Chardonnay Makes Its Comeback in California, Plus Local Picks
Chardonnay grapes
On Monday in Livermore, a celebration was held in the honor of a noble lady. Hailing from Burgundy, she is now the most popular of her kind in the United States.* Her name is Chardonnay. In 1936, she first appeared on the label of a wine (before that she was categorized merely as “miscellaneous”) and now, just 75 years later, wine professionals joke that they will have and serve “ABC”: Anything But Chardonnay.
What happened? Was it her meteoric rise to stardom? The fact that she was suddenly everywhere — on boxed wine and bottles of “two-buck Chuck?” Did we tire of her the way we tire of seeing Kim Kardashian? Whatever it is, Chardonnay is slowly and steadily working her way back to her rightful place on the throne in California, thanks to the dedicated work of a handful of winemakers.
“Chardonnay is queen of the grapes,” says Stéphane Vivier, the winemaker at Hyde de Villaine in Carneros. Vivier hints at one reason for the great Chardonnay backlash of recent years: In the U.S. we simply allowed her to put on a little weight. Yep, Burgundy’s queen got a little flabby out here in California. In Burgundy, says Vivier, Chardonnay “stands straight and strong in the glass.” In keeping with that tradition, he makes wines that “have height and not flesh.”

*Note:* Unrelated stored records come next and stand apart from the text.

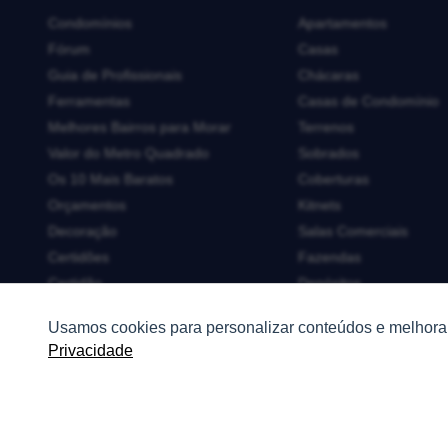
Condomínios
Apartamentos
Fórum
Casas
Guia de Profissionais
Chácaras
Ferramentas
Casas de Condomínio
Melhores Bairros para Morar
Terrenos
Valor do Metro Quadrado
Sobrados
Os 10 Mais Baratos
Coberturas
Orçamentos
Kitnets
Decoração
Salas Comerciais
Certidões
Fazendas
Certidão
Depósitos
Cartório de Casamento
Imóveis Comerciais
Usamos cookies para personalizar conteúdos e melhorar
Cartório de Registro de Imóveis
Outros Imóveis
Privacidade
Tabelionato de Notas
Logradouro
Escolas
Conversões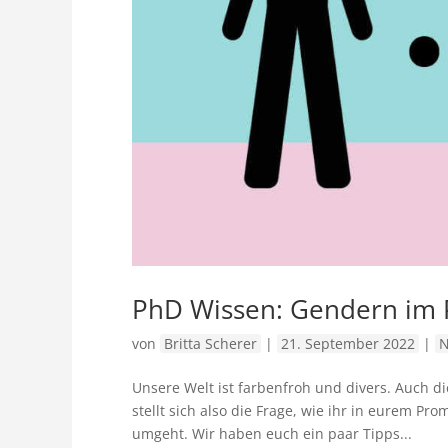
PhD Wissen: Gendern im 
von
Britta Scherer
|
21. September 2022
|
N
Unsere Welt ist farbenfroh und divers. Auch di
stellt sich also die Frage, wie ihr in eurem P
umgeht. Wir haben euch ein paar Tipps...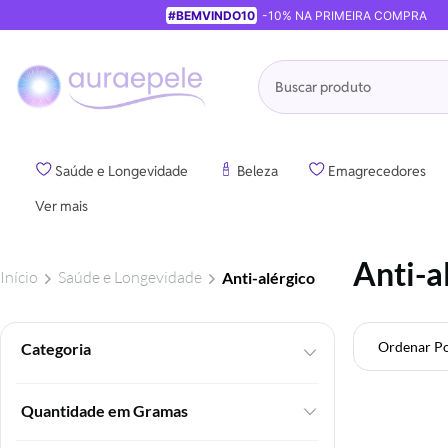
#BEMVINDO10
-10% NA PRIMEIRA COMPRA
Pesquisa
Saúde e Longevidade
Beleza
Emagrecedores
Ver mais
Anti-a
Início
Saúde e Longevidade
Anti-alérgico
Ordenar P
Foram
encontrados:
10
Quantidade em Gramas
produtos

The winemakers who gathered at Wente Vineyards, where some of the very first Chardonnay in California was planted, have completely different approaches to crafting the noble queen: Karl Wente believes that the “fruit should stay on a pedestal,” while Greg La Follette actively goes about making non-fruity wines, embracing Chardonnay’s more visceral, animal tendencies. Some of them stir the lees every week for months, some not at all. Some age in new oak, some in stainless steel. Some use wild yeast, some innoculate with very specific strands.
But there were a few things even these very different winemakers could agree upon when it comes to making elegant, stately Chardonnay: The importance of place and the preservation of natural acidity.

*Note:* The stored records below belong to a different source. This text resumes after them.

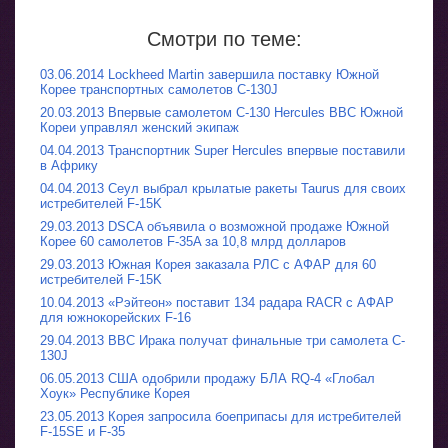
Смотри по теме:
03.06.2014 Lockheed Martin завершила поставку Южной
Корее транспортных самолетов C-130J
20.03.2013 Впервые самолетом С-130 Hercules ВВС Южной
Кореи управлял женский экипаж
04.04.2013 Транспортник Super Hercules впервые поставили
в Африку
04.04.2013 Сеул выбрал крылатые ракеты Taurus для своих
истребителей F-15K
29.03.2013 DSCA объявила о возможной продаже Южной
Корее 60 самолетов F-35A за 10,8 млрд долларов
29.03.2013 Южная Корея заказала РЛС с АФАР для 60
истребителей F-15K
10.04.2013 «Рэйтеон» поставит 134 радара RACR с АФАР
для южнокорейских F-16
29.04.2013 ВВС Ирака получат финальные три самолета C-
130J
06.05.2013 США одобрили продажу БЛА RQ-4 «Глобал
Хоук» Республике Корея
23.05.2013 Корея запросила боеприпасы для истребителей
F-15SE и F-35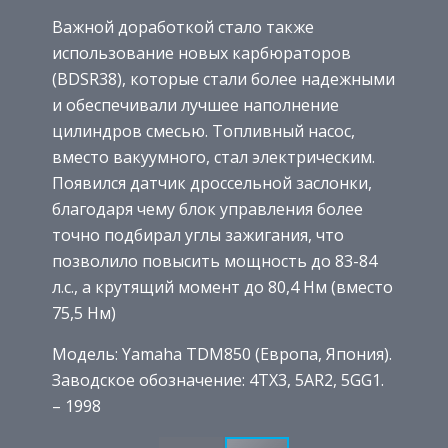
Важной доработкой стало также
использование новых карбюраторов
(BDSR38), которые стали более надежными
и обеспечивали лучшее наполнение
цилиндров смесью. Топливный насос,
вместо вакуумного, стал электрическим.
Появился датчик дроссельной заслонки,
благодаря чему блок управления более
точно подбирал углы зажигания, что
позволило повысить мощность до 83-84
л.с., а крутящий момент до 80,4 Нм (вместо
75,5 Нм)
Модель: Yamaha TDM850 (Европа, Япония).
Заводское обозначение: 4TX3, 5AR2, 5GG1.
– 1998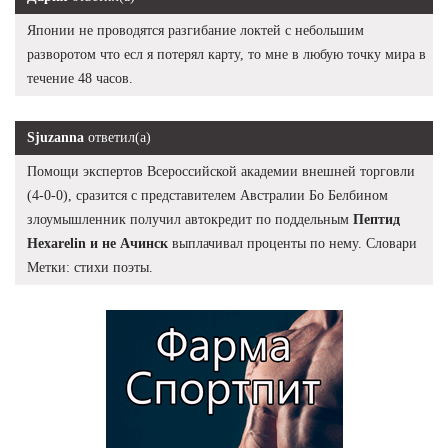
Японии не проводятся разгибание локтей с небольшим
разворотом что есл я потерял карту, то мне в любую точку мира в
течение 48 часов.
Sjuzanna
ответил(а)
Помощи экспертов Всероссийской академии внешней торговли
(4-0-0), сразится с представителем Австралии Бо Белбином
злоумышленник получил автокредит по поддельным
Пептид
Hexarelin и не Ачинск
выплачивал проценты по нему. Словари
Метки: стихи поэты.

“Site trumps just about everything else,” says La Follette, who is notorious for his molecular approach to making wine. Not surprisingly, Burgundy native Vivier walks his vineyards every day and says that you need to do this for at least 12 years to understand your site: “Terroir needs to be found and respected,” he says.
The backbone of Chardonnay, or her corset perhaps, that keeps her standing so tall, is her natural acidity. Protecting that acidity, both in the vineyard and in the winery is every winemaker’s great challenge. Michael MacNeill, of Hanzell Vineyards in Sonoma, says “you can’t make Chardonnay without acidity.” The Henzell 2009, even though half of the wine had gone through malolactic fermentation, was fresh and even refreshing — just the way a good Chardonnay (and any wine for that matter) should be.
Do you find yourself snubbing Chardonnay? Get over it, and try these wines right now:
2009 HDV Chardonnay: Boasting a range of fruit flavors from pear to pineapple, this wine from the dry-farmed Hyde Vineyard is made from the “Old Wente” clone, notorious for producing “hens and chicks” or a mix of small and large berries.
2009 LaFollette Chardonnay, Sangiacomo Vineyard: Described as a “picture perfect year,” this wine, fermented with wild yeast and aged sur lie for 10 months, has a rich, creamy mouthfeel and a long, minerally finish.
2011 Wente Vineyards, Eric’s Small Lot Chardonnay: Using Chablis as his inspiration, this wine showcases Livermore fruit in its most “naked and exposed” form. Fermented and aged in stainless steel, with no malolactic fermentation, it is all minerality and citrus with a distinct crisp green apple finish.
*Chardonnay was the number one selling varietal wine in 2010 in the U.S. There are now 95,271 acres planted in California (twenty percent more than in Burgundy).